Fig. 1: Distribution of performance measurements and the number of individuals in the Polygenic Score Catalog.
From: Utility of polygenic scores across diverse diseases in a hospital cohort for predictive modeling

A Distribution of performance measurement records. B Distribution of AUC values and covariate usage across different ancestry cohorts. In A and B The orange plot represents records in the PGS catalog that do not considerate of covariates; the blue plot represents records that considerate of covariates. C Comparison of the distribution of AUC values between AUC and different ancestry cohorts. The orange box represents the AUC values in the CMUH model; the blue band represents the AUC values recorded from the PGS catalog. D Distribution of the number of individuals at different process stages. The blue plot represents the PGS record used before the initial screening step. The green plot represents the PGS record used after the initial screening step. The orange plot represents the PGS record used for optimized model. In C and D, the box represents the interquartile range (IQR), which spans from the 25th percentile (Q1) to the 75th percentile (Q3) of the data. The bottom and top edges of the box represent the smallest observation and the largest observation excluding outliers. The line inside the box represents the median (50th percentile) of the data. As for the violin plot, a smoothed kernel density estimate of the data distribution within each group is displayed. The bottom and top edges display the minimum and maximum values of the data.

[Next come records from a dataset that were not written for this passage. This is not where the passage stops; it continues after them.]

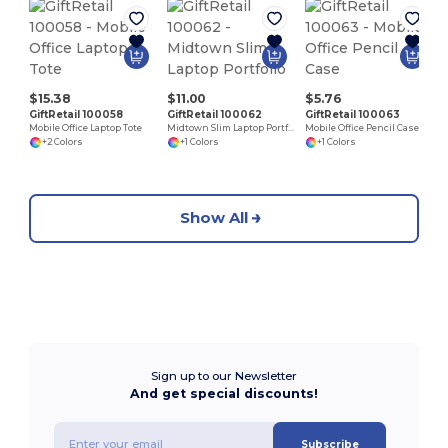
$15.38
$11.00
$5.76
GiftRetail 100058
GiftRetail 100062
GiftRetail 100063
Mobile Office Laptop Tote
Midtown Slim Laptop Portfolio
Mobile Office Pencil Case
+2 Colors
+1 Colors
+1 Colors
Show All
Sign up to our Newsletter
And get special discounts!
Subscribe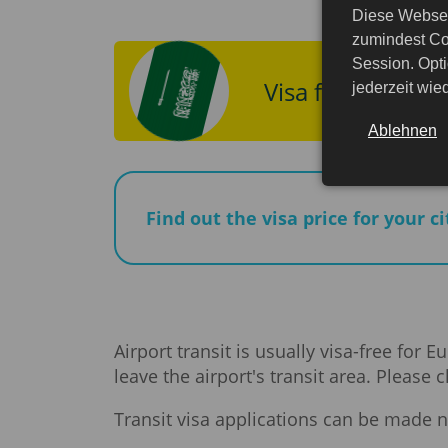
Diese Websei
zumindest Co
Session. Opti
Visa for Saudi A
jederzeit wi
Ablehnen
Find out the visa price for your c
Airport transit is usually visa-free for
leave the airport's transit area. Please
Transit visa applications can be made n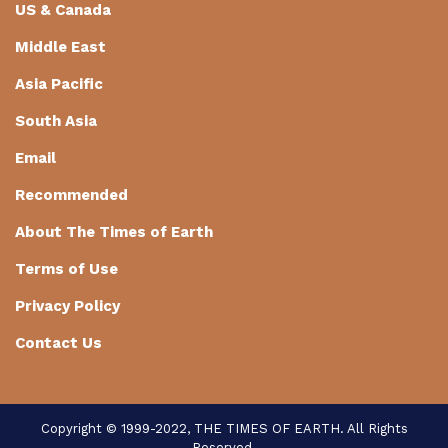
US & Canada
Middle East
Asia Pacific
South Asia
Email
Recommended
About The Times of Earth
Terms of Use
Privacy Policy
Contact Us
Copyright © 1999-2022, THE TIMES OF EARTH. All Rights
Reserved.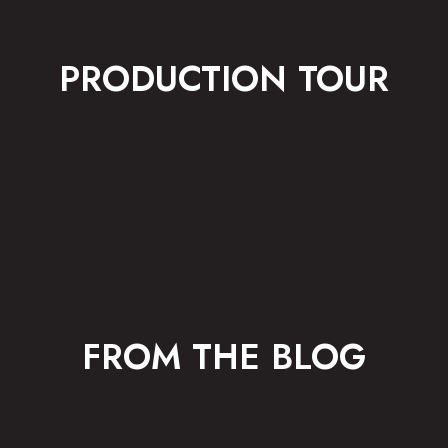
PRODUCTION TOUR
FROM THE BLOG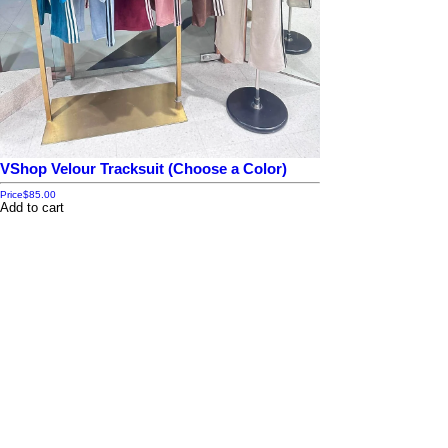
VShop Velour Tracksuit (Choose a Color)
Price
$85.00
Add to cart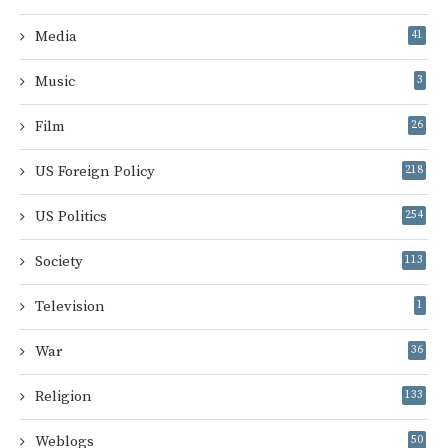
Media
41
Music
3
Film
26
US Foreign Policy
218
US Politics
254
Society
113
Television
1
War
36
Religion
133
Weblogs
50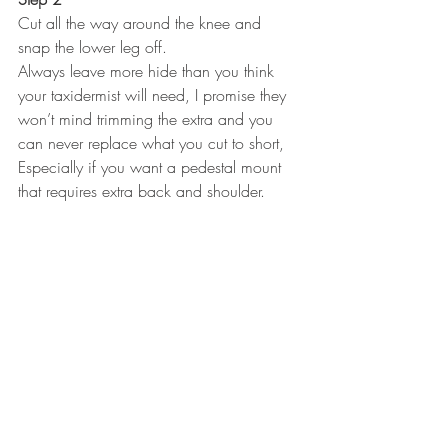
Cut all the way around the knee and 
snap the lower leg off.
Always leave more hide than you think 
your taxidermist will need, I promise they 
won’t mind trimming the extra and you 
can never replace what you cut to short, 
Especially if you want a pedestal mount 
that requires extra back and shoulder.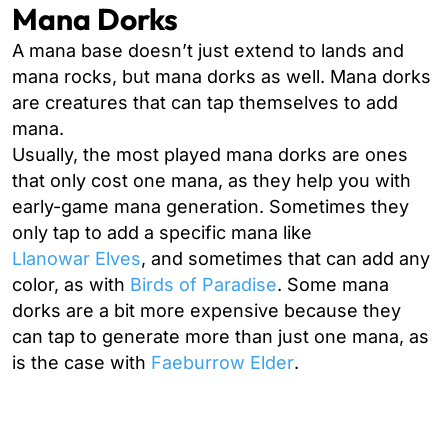
Mana Dorks
A mana base doesn’t just extend to lands and
mana rocks, but mana dorks as well. Mana dorks
are creatures that can tap themselves to add
mana.
Usually, the most played mana dorks are ones
that only cost one mana, as they help you with
early-game mana generation. Sometimes they
only tap to add a specific mana like
Llanowar Elves
, and sometimes that can add any
color, as with
Birds of Paradise
. Some mana
dorks are a bit more expensive because they
can tap to generate more than just one mana, as
is the case with
Faeburrow Elder
.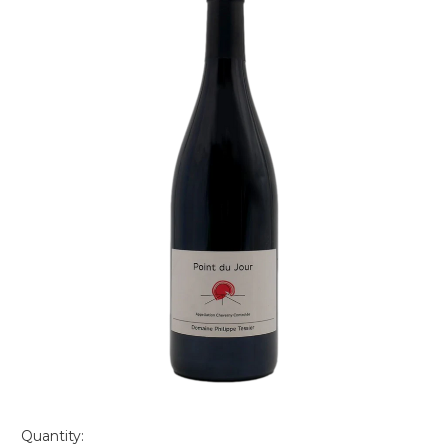
Quantity: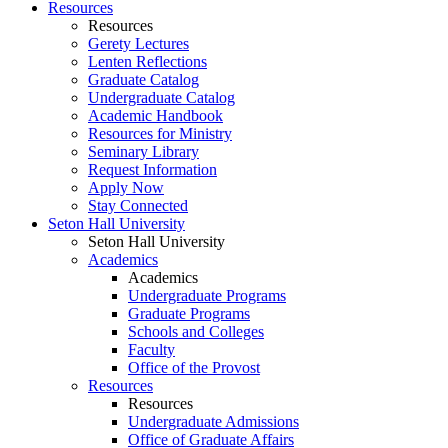
Resources
Resources
Gerety Lectures
Lenten Reflections
Graduate Catalog
Undergraduate Catalog
Academic Handbook
Resources for Ministry
Seminary Library
Request Information
Apply Now
Stay Connected
Seton Hall University
Seton Hall University
Academics
Academics
Undergraduate Programs
Graduate Programs
Schools and Colleges
Faculty
Office of the Provost
Resources
Resources
Undergraduate Admissions
Office of Graduate Affairs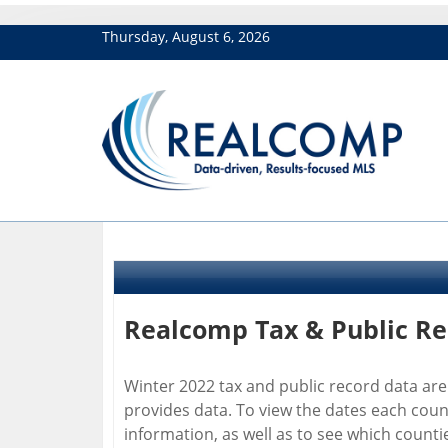
Thursday, August 6, 2026
Realcomp Tax & Public R
Winter 2022 tax and public record data are
provides data. To view the dates each cou
information, as well as to see which count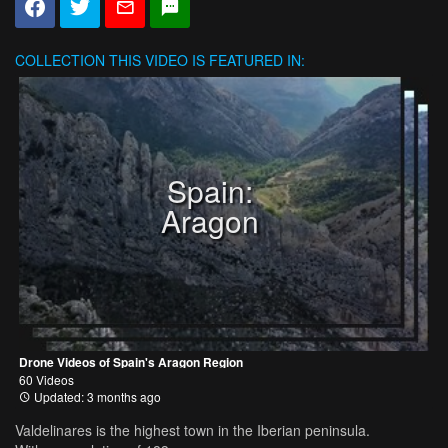
COLLECTION
THIS VIDEO IS FEATURED IN:
Spain:
Aragon
Drone Videos of Spain's Aragon Region
60 Videos
Updated: 3 months ago
Valdelinares is the highest town in the Iberian peninsula.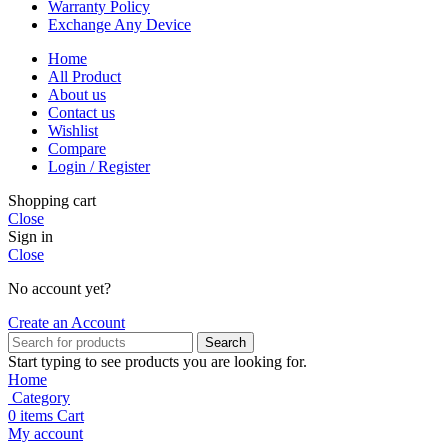
Warranty Policy
Exchange Any Device
Home
All Product
About us
Contact us
Wishlist
Compare
Login / Register
Shopping cart
Close
Sign in
Close
No account yet?
Create an Account
Search
Start typing to see products you are looking for.
Home
Category
0
items
Cart
My account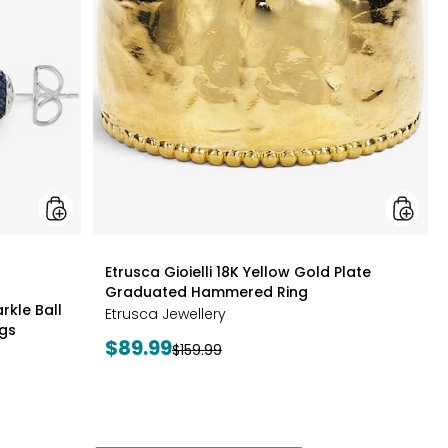
Edition
Gold
Sparkle
Plate
Ball
Gradua
Cluster
Hamme
Necklace
Ring
And
Stud
Earrings
styles
Etrusca Gioielli 18K Yellow Gold Plate
Graduated Hammered Ring
rkle Ball
Etrusca Jewellery
ngs
Current
$89.99
Previous
$159.99
price:
price: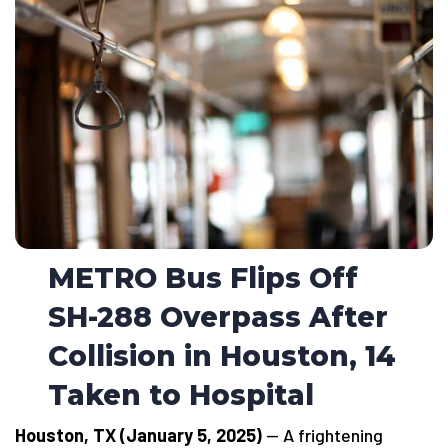
METRO Bus Flips Off
SH-288 Overpass After
Collision in Houston, 14
Taken to Hospital
Houston, TX (January 5, 2025)
— A frightening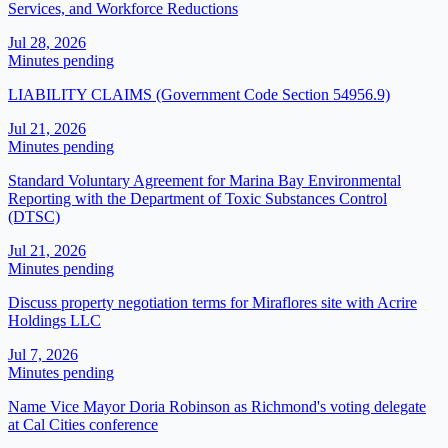
Services, and Workforce Reductions
Jul 28, 2026
Minutes pending
LIABILITY CLAIMS (Government Code Section 54956.9)
Jul 21, 2026
Minutes pending
Standard Voluntary Agreement for Marina Bay Environmental
Reporting with the Department of Toxic Substances Control
(DTSC)
Jul 21, 2026
Minutes pending
Discuss property negotiation terms for Miraflores site with Acrire
Holdings LLC
Jul 7, 2026
Minutes pending
Name Vice Mayor Doria Robinson as Richmond's voting delegate
at Cal Cities conference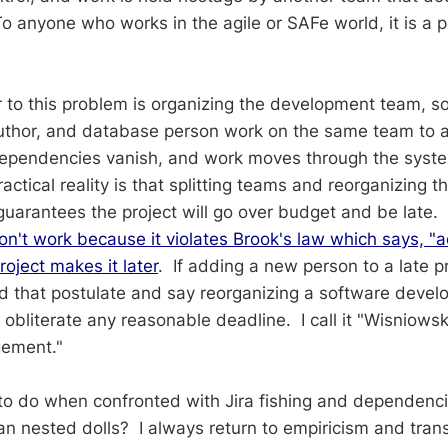
To anyone who works in the agile or SAFe world, it is a p
to this problem is organizing the development team, so
author, and database person work on the same team to 
 Dependencies vanish, and work moves through the sys
ctical reality is that splitting teams and reorganizing 
guarantees the project will go over budget and be late.
on't work because it violates Brook's law which says, "a
roject makes it later
. If adding a new person to a late p
pand that postulate and say reorganizing a software dev
ll obliterate any reasonable deadline. I call it "Wisniows
gement."
to do when confronted with Jira fishing and dependenc
ian nested dolls? I always return to empiricism and tra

The two-sided Wilcoxon rank-sum test was used to calculate the P value. Bold text indicates that the P value < \(1\times {10}^{-5}\) E Cumulative distribution of the number of individuals at each process stage. The blue line represents the PGS record used before the initial screening step. The green line represents the PGS record used after the initial screening step. The orange line represents the PGS record used for optimized model.